Table 1. Design parameters of the large and the small prototype of the gecko-inspired soft robot.

The design of the small prototype is basically the same as described in Seibel and Schiller (2018). In addition to the size variation, two more details have changed. The supply tubes for the front feet and legs no longer lie in the torso's middle layer, but outside the robot. This allows the middle layer of the torso to be designed with minimal thickness, and the torso is more flexible overall, requiring less pressure to deform it. In addition, there is a dovetail at the ends of the legs and a groove at the ends of the torso to make the process of joining the torso and legs more precise and easier. Figure 2 shows an exploded view of the small prototype. All parts of the robot have to be manufactured individually and joined afterwards. A photograph of the small prototype is shown in Figure 1B. In order to be able to make a meaningful comparison between the two versions, the large prototype of the robot was also manufactured with external supply tubes and dovetail joints (see Figure 1A).

FIGURE 2

Figure 2. Explosion view of the small prototype of the gecko-inspired soft robot.

3. Experiments

The robot consists of fast pneu-net bending actuators that take pressure as input. In most cases, however, the robot should take on a certain pose, that is, its limbs should have particular bending angles. For this reason, the angular input must be converted into pressure references. Figure 3 illustrates the control scheme for a single actuator. In A, the block diagram is shown. The angular reference r_α is converted into a reference pressure r_p by a mapping function p(α), depicted in B, which must be determined by an experiment. In comparison with the actual pressure, the PID controller C is fed, which in return generates the control signal u for the proportional directional valve G₁. The pressure p is measured by a digital pressure sensor at the valve outlet.
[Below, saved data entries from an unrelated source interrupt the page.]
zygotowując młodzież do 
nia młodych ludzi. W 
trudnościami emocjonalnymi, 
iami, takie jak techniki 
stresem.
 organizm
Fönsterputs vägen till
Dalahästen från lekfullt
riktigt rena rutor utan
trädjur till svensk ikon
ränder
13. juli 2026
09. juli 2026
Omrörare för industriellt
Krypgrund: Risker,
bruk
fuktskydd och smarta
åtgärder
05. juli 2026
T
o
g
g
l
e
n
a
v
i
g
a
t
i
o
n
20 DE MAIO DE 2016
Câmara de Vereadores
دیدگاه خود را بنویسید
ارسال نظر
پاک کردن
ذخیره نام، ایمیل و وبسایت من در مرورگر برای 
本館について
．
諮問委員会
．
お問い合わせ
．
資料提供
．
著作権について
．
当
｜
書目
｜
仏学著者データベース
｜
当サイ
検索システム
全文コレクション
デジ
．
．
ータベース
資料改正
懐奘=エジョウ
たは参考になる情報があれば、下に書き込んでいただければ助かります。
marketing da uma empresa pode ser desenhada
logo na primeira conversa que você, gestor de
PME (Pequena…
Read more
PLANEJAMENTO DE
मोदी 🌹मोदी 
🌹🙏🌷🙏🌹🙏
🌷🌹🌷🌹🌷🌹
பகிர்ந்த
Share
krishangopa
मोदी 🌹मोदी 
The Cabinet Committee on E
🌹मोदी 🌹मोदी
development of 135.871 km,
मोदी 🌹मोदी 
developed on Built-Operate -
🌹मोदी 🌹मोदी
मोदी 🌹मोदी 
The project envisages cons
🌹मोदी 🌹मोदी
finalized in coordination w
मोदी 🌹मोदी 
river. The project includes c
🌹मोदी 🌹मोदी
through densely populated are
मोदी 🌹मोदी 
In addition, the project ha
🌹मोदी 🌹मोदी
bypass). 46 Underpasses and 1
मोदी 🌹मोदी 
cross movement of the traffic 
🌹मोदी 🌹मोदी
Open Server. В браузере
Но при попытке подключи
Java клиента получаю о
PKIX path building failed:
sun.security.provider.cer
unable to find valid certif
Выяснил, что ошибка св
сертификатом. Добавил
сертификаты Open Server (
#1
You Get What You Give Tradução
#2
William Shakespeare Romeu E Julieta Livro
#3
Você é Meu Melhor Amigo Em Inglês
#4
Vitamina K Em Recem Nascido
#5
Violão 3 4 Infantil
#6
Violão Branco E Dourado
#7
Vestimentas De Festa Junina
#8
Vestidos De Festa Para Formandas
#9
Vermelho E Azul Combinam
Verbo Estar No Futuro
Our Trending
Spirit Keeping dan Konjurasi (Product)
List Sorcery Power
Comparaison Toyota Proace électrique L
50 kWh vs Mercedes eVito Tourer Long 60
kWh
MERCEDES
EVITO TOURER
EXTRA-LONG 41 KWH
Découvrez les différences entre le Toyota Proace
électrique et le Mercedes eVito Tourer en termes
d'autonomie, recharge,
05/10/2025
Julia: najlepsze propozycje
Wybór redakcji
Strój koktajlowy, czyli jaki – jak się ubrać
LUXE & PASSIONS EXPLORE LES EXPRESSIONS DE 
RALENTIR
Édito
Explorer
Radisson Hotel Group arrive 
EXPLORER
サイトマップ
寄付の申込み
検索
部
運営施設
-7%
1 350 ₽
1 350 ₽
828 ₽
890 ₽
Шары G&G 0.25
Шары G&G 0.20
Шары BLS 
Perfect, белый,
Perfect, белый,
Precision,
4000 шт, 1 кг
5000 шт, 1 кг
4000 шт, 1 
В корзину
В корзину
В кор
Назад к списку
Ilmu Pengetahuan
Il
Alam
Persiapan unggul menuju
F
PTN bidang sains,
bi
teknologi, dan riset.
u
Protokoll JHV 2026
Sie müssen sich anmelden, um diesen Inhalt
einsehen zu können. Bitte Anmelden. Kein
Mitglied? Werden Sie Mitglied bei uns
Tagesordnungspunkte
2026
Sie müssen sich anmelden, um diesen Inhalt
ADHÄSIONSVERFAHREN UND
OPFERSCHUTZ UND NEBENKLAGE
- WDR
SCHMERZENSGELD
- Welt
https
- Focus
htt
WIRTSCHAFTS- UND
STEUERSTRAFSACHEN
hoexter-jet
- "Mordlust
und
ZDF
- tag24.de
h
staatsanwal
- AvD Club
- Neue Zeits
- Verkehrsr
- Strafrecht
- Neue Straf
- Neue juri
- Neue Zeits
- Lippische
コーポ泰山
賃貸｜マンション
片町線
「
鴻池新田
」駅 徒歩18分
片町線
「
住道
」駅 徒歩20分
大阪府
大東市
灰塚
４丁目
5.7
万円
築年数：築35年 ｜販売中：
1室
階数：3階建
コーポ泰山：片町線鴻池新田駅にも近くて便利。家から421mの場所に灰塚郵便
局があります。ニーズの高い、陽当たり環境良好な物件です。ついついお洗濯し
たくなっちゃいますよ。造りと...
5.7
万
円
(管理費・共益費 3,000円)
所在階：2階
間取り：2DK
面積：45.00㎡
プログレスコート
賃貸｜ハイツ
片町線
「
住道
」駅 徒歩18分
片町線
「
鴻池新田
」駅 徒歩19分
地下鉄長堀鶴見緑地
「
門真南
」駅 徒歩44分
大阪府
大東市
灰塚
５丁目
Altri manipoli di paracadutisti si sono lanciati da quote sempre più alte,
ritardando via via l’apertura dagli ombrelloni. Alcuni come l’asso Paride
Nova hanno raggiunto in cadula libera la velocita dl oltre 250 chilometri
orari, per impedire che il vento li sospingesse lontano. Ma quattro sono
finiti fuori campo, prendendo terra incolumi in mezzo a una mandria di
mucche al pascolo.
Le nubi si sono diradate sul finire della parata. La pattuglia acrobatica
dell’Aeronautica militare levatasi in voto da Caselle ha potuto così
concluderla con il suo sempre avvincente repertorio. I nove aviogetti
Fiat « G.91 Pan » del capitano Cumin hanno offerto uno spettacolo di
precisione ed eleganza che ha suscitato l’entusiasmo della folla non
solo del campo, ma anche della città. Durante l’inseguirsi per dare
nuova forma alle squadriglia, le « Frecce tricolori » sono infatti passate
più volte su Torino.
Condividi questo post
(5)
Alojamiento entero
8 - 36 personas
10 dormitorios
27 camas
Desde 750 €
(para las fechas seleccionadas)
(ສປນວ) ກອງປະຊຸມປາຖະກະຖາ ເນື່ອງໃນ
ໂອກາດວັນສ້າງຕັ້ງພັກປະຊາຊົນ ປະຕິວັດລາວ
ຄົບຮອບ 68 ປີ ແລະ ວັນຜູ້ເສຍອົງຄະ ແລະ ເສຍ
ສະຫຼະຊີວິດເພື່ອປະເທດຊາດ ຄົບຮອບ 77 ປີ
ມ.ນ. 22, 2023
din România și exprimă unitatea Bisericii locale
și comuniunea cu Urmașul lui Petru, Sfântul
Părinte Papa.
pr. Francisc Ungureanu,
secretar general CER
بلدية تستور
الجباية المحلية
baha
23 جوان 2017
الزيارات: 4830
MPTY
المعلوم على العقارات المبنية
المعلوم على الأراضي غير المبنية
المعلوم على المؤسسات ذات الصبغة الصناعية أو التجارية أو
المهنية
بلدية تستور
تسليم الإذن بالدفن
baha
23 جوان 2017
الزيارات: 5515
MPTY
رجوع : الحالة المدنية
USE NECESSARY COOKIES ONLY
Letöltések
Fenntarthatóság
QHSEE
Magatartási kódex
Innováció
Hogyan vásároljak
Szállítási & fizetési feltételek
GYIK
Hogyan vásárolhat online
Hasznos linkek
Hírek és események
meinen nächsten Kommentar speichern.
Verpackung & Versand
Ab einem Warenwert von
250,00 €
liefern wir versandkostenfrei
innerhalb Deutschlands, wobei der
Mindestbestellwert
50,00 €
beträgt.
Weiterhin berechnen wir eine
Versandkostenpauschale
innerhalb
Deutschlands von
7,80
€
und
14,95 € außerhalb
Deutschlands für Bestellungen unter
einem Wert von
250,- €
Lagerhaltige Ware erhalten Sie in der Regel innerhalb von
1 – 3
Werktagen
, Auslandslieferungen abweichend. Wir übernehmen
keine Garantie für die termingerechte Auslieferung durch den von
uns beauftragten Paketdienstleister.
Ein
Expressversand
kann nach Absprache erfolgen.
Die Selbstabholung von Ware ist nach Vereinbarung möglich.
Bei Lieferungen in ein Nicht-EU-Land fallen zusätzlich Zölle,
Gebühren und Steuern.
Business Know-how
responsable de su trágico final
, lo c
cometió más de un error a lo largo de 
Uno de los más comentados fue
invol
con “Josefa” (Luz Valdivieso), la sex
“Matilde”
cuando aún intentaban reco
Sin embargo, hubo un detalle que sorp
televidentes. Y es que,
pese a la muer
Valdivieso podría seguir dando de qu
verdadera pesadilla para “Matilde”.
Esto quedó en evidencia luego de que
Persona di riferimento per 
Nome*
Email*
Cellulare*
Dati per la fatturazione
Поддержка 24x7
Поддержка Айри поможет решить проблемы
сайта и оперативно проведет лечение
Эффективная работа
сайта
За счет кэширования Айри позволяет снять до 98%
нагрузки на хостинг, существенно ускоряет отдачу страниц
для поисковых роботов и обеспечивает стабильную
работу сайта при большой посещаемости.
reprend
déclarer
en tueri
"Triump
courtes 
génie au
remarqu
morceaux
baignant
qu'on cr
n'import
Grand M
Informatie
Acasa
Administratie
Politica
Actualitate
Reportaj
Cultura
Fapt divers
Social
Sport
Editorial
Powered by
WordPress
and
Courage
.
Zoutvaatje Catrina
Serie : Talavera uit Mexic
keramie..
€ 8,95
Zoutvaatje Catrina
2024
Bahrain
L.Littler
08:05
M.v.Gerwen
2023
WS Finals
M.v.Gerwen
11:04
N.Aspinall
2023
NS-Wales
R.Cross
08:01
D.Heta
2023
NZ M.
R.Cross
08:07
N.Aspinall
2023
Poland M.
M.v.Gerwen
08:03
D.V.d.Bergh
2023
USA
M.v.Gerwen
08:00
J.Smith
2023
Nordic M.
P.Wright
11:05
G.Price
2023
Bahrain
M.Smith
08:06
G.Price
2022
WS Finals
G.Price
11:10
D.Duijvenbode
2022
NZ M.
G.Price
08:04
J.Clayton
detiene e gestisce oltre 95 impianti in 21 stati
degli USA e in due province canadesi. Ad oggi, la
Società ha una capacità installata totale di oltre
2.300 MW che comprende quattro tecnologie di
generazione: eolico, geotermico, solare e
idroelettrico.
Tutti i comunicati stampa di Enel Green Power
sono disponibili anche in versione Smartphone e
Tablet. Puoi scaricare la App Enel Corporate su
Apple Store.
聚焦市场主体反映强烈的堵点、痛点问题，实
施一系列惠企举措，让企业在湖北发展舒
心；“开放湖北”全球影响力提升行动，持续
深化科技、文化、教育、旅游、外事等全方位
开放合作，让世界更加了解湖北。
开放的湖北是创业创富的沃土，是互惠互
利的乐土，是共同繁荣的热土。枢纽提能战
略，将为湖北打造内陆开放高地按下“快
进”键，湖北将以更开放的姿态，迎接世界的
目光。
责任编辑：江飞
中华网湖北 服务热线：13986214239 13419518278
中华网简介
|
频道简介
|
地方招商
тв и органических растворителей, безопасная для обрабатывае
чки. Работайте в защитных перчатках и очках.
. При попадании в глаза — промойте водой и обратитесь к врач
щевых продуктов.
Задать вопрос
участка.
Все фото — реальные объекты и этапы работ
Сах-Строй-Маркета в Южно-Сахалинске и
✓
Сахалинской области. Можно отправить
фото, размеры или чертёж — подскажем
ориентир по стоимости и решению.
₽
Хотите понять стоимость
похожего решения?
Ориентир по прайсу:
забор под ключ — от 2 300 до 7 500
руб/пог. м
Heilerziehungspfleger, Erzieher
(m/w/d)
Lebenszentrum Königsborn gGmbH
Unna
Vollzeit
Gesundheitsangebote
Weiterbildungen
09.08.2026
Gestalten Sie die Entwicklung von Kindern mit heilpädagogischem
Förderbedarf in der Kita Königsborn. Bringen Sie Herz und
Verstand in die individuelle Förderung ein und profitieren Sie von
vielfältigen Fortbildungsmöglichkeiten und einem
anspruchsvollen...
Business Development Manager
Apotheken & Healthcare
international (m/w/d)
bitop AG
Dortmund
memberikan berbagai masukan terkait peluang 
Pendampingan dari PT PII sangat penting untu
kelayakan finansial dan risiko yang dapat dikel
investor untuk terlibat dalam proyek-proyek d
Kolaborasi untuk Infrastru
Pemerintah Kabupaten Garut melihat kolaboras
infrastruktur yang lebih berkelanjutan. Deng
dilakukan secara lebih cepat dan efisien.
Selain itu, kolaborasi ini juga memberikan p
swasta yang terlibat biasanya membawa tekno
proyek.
In the quasi-static case, this is the pressure inside the actuator G₂, whose output is the bending angle α. A system of six of these channels connected in parallel to a compressor is required to operate all limbs of the robot. Control of the suction cups is realized by direct acting solenoid valves that are connected in parallel to a vacuum pump. All components required for control are combined in a compact, universal control board. In order to measure the bending angles of the robot, a camera is mounted above the walking plane (acrylic glass plate with an adjustable slope), as shown in Figure 4A. Apriltags (Wang and Olson, 2016) are attached to the feet and the torso ends of the robot (see Figure 4B). The position and orientation of the individual tags (and thus the position and orientation of the robot limbs) can now be detected in the camera images. In this way, the bending angles of the individual limbs can be calculated as follows:

$\begin{array}{ll}\widehat{\alpha }({\mathit{r}}_1,{\mathit{r}}_2)=\{\begin{array}{l}{\phi }_1=\text{ atan}2(r_{y,1},r_{x,1})\hfill \\ {\tilde{\mathit{r}}}_2=\mathit{R}(-{\phi }_1){\mathit{r}}_2\hfill \\ \widehat{\alpha }=\text{ atan}2({\tilde{r}}_{y,2},{\tilde{r}}_{x,2})\hfill \end{array},& (3)\end{array}$

where r₁ describes the apriltag's orientation of one and r₂ of the other end of a limb. Furthermore, R is the two-dimensional rotation matrix. The orientation angle of the robot ε is defined as the angle between the x-axis and the vector from the rear to the front end of the torso:

$\begin{array}{ll}\epsilon =\widehat{\alpha }({\mathit{e}}_x,{\mathit{p}}_1-{\mathit{p}}_4).& (4)\end{array}$

FIGURE 3

Figure 3. Control scheme: (A) Block diagram of the control loop for a single actuator. The block p(α) maps angle to pressure coordinates, C is the implemented PID controller, G₁ describes the dynamics of the proportional valve, and G₂ represents the dynamics of the tube and actuator. (B) Measured and fitted relation between bending angle and applied pressure in the horizontal plane of the left front leg of the small version.

FIGURE 4

Figure 4. Experimental setting. (A) Principal sketch, (B) apriltags attached to the robot's feet and torso's ends. The individual tags are indicated by different colors (red—front left, dark red—front right, orange—front center, dark orange—rear center, blue—rear left, dark blue—rear right).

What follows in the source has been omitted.